Source data:
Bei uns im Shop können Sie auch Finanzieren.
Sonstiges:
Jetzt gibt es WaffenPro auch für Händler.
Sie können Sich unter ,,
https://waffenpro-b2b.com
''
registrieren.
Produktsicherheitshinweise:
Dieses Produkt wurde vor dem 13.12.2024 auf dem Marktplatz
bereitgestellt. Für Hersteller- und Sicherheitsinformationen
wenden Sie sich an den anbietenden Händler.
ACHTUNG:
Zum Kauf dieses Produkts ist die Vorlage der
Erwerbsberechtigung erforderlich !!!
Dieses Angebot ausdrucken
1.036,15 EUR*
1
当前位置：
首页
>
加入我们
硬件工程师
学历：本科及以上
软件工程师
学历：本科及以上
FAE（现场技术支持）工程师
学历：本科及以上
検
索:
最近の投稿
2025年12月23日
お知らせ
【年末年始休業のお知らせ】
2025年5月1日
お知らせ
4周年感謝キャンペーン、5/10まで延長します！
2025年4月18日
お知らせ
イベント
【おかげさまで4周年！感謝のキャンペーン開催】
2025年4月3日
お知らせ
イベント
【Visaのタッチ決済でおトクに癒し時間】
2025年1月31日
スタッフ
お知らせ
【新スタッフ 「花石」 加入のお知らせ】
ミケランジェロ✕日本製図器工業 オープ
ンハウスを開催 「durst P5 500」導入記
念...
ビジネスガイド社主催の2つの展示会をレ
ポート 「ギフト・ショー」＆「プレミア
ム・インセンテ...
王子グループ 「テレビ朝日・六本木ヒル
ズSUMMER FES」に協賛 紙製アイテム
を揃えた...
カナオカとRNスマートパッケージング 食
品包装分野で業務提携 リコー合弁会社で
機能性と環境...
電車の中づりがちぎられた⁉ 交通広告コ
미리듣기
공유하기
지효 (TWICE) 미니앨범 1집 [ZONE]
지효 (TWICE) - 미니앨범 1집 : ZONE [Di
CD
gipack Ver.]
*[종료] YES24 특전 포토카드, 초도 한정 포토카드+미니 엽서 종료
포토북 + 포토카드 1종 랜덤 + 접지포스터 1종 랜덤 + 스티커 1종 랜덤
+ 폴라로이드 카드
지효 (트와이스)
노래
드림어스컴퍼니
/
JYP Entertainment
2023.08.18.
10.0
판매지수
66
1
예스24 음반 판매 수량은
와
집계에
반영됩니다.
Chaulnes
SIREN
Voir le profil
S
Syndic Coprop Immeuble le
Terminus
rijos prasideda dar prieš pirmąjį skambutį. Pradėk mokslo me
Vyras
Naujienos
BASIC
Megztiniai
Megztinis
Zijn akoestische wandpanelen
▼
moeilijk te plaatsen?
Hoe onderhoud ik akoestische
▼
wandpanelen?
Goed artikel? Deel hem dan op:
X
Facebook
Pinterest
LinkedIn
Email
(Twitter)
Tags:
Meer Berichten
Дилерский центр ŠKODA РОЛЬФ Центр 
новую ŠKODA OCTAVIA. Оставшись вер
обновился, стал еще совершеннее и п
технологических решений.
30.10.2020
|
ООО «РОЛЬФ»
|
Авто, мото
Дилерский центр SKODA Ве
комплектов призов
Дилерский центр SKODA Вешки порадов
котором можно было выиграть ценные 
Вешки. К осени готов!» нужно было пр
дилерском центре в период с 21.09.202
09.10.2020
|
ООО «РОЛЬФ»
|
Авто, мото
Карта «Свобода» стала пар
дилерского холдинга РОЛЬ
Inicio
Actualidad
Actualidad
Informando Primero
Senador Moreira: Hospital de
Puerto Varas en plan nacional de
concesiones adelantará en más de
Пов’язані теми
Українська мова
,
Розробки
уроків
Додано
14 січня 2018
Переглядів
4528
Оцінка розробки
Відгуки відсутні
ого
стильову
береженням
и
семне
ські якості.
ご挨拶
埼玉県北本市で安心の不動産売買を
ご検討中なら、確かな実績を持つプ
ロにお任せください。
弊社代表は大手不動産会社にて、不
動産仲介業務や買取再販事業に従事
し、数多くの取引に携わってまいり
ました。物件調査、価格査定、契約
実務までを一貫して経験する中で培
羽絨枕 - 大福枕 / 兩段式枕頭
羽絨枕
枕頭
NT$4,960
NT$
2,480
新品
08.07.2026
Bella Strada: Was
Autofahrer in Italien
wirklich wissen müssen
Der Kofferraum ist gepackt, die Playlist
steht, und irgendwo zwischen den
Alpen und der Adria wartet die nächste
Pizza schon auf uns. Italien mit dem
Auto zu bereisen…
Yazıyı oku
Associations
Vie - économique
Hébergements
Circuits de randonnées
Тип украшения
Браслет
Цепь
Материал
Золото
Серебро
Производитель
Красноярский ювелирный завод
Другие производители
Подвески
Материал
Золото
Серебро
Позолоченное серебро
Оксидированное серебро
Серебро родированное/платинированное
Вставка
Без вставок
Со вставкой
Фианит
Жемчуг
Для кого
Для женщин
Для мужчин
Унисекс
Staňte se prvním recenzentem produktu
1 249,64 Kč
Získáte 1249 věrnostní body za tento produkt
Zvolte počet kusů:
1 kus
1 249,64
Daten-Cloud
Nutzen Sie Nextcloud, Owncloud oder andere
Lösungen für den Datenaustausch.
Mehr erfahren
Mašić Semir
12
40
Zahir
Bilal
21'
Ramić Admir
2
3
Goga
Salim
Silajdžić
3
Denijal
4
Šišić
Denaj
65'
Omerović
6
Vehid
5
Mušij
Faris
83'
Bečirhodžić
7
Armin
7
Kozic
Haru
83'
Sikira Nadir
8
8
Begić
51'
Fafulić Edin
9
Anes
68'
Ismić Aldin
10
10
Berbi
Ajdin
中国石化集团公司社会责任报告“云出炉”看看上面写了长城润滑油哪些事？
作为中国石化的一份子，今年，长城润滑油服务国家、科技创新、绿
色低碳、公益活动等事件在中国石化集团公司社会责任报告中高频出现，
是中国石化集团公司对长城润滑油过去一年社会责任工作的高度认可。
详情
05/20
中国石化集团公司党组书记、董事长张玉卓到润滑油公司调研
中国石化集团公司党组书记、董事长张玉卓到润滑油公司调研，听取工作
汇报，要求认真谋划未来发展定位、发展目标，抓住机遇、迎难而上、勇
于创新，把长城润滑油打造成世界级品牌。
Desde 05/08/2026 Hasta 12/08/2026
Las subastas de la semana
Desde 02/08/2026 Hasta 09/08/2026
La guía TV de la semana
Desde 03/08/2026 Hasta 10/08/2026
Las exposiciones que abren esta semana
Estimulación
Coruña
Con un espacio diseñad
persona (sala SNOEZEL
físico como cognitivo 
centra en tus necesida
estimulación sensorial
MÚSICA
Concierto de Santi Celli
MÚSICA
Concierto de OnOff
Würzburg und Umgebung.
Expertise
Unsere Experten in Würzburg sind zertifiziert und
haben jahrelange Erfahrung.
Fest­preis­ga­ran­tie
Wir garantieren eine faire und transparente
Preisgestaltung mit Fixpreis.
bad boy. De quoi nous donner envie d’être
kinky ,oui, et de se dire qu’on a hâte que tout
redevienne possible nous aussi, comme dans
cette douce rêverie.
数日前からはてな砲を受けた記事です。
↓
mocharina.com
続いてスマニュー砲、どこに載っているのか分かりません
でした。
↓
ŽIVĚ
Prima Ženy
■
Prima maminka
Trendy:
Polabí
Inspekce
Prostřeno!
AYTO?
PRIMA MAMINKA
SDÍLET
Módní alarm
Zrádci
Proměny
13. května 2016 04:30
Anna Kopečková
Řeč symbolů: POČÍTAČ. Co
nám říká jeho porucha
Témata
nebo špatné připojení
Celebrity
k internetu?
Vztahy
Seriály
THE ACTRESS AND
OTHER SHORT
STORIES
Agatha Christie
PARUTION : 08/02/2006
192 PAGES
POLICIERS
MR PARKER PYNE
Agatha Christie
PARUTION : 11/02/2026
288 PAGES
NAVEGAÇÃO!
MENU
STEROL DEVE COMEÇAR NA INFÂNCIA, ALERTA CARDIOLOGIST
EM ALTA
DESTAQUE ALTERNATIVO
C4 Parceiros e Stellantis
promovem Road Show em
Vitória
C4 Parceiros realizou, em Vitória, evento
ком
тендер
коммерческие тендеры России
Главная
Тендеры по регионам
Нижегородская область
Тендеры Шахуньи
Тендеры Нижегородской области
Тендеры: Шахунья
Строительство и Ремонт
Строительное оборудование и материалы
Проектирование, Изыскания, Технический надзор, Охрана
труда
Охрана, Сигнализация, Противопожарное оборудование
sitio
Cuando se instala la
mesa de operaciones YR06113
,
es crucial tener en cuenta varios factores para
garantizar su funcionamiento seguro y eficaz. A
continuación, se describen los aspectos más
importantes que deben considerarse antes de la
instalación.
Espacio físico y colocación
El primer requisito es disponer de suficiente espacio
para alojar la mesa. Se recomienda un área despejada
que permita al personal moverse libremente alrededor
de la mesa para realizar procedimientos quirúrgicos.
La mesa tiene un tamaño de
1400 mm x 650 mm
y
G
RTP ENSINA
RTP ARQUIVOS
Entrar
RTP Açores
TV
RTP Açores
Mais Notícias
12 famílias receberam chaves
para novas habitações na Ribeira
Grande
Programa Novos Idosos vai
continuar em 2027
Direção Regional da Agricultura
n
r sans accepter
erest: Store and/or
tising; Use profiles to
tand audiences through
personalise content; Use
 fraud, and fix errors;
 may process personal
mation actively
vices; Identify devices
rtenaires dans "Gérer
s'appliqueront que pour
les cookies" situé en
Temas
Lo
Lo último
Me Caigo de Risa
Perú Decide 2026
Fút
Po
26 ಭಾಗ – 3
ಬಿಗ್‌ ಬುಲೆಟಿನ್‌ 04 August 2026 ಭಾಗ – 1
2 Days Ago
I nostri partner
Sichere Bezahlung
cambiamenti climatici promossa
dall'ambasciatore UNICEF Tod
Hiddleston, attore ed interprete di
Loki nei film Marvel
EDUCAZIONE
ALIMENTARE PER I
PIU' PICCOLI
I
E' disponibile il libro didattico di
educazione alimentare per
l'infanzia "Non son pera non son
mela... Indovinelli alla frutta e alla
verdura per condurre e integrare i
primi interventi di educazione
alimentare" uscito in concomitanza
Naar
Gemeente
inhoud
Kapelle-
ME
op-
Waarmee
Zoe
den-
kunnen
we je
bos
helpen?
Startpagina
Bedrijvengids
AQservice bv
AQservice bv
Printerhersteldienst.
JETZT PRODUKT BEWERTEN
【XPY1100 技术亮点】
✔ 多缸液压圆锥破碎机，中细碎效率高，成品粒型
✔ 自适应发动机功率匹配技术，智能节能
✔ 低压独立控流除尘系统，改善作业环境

### What you need to do
Where the data above reaches the line holding "実務までを一貫して経験する中で培", begin printing, and stop after the line holding "Auto zu bereisen…". Each line must be reproduced exactly, with nothing else added.

### Solution below
実務までを一貫して経験する中で培
羽絨枕 - 大福枕 / 兩段式枕頭
羽絨枕
枕頭
NT$4,960
NT$
2,480
新品
08.07.2026
Bella Strada: Was
Autofahrer in Italien
wirklich wissen müssen
Der Kofferraum ist gepackt, die Playlist
steht, und irgendwo zwischen den
Alpen und der Adria wartet die nächste
Pizza schon auf uns. Italien mit dem
Auto zu bereisen…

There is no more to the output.